Vir Biotechnology, Inc. (NASDAQ:VIR) Q3 2023 Earnings Call Transcript

I mean, obviously we have seen that for the clinical trials, it does make a difference whether you include fever in your primary endpoint. It also is really important how much time elapses between someone being dosed and someone being infected. So these are of course very important learnings for us. And we are of course continuing to analyze the data and grasp as much learnings as we can for our next steps. And maybe, Phil, you can talk a little bit more about all the data analysis that is ongoing and that we are planning to learn more about by beginning of next year?

Phil Pang: So Nick, one of the critical questions that always exists regardless of the space and especially it’s true for infectious disease is how does your in vitro or in vivo results translate into the clinic. And so one of the critical questions in addition to all the lessons that Marianne pointed out is how do we calibrate dose between in vivo findings and clinical efficacy. So one of the advantages of having really been the first company to ever run a prophylactic outpatient flu trial is we now will and soon will have the data that really calibrates PK to PD, as I mentioned in my — as I may have mentioned previously, which allows us to really understand the dose and concentration that is necessary and translate in vitro and in vivo findings to people.
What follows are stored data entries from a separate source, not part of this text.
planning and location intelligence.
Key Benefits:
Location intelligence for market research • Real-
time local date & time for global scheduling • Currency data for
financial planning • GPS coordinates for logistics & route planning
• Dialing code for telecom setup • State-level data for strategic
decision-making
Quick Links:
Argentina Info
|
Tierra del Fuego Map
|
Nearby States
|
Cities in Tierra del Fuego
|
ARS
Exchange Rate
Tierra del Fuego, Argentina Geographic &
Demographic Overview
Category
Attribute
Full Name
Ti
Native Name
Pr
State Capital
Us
And so that will be very useful part of our 2981 development in addition to what Marianne mentioned about clinical endpoints and timing is really trying to calibrate that bridge that gap and using 2482 to help inform 2981. And we’re already planning a series of studies to make sure that that gap is as small as possible.

Nik Gasic: So thinking about this future trial design. Would you consider using the WHO and CDC endpoint — WHO and/or CDC endpoints as your primary, I guess, future trials in flu? How should we think about that since they both feature fever?

Phil Pang: So I think we maybe even a little bit more advanced beyond that. We are basically certainly recognizing that fever is an important — or temperature, if you would. Now they do have a slightly different temperature between the CDC and the WHO, 37.8 versus 38.0 degrees Celsius. So we are looking into that as well as any other symptoms that are well covered by 2482 in post-hoc analysis. So we’re going to put all that together to decide. But certainly, fever will be a part of what we consider moving forward.

Operator: Your next question will come from the line of Eva Privitera with TD Cowen.

Eva Privitera: We have one on the SOLSTICE trial with data at AASLD. Approximately how many patients worth of data should we expect, and are each treatment groups pretty balanced? And what efficacy measures do you expect to report in addition to the primary endpoint?

Marianne De Backer: I will just say that obviously this will be the very first time that we show really very initial data also from our SOLSTICE this trial. So as Phil mentioned in this prepared remarks, this is still with a small number of participants in each of the arms. But we will see some initial data on, of course, 2218 alone, 3434 alone, and then the combination. Anything to add there, Phil?

Phil Pang: No, I don’t think. And maybe I’ll just clarify a couple of things that essentially we are going to be looking at, as Maryanne pointed out, the monotherapy and the combination therapy. And the way in which the study is designed is we enrolled a very small number of patients in those monotherapy arms. And then if they — it showed signs of antiviral activity or didn’t show signs of anti antiviral activity, they would or would not roll into a combination treatment arm to be able to really understand how the two drugs work together or don’t work together. So that’s going to be the design of the trial and we look forward to sharing data at AASLD.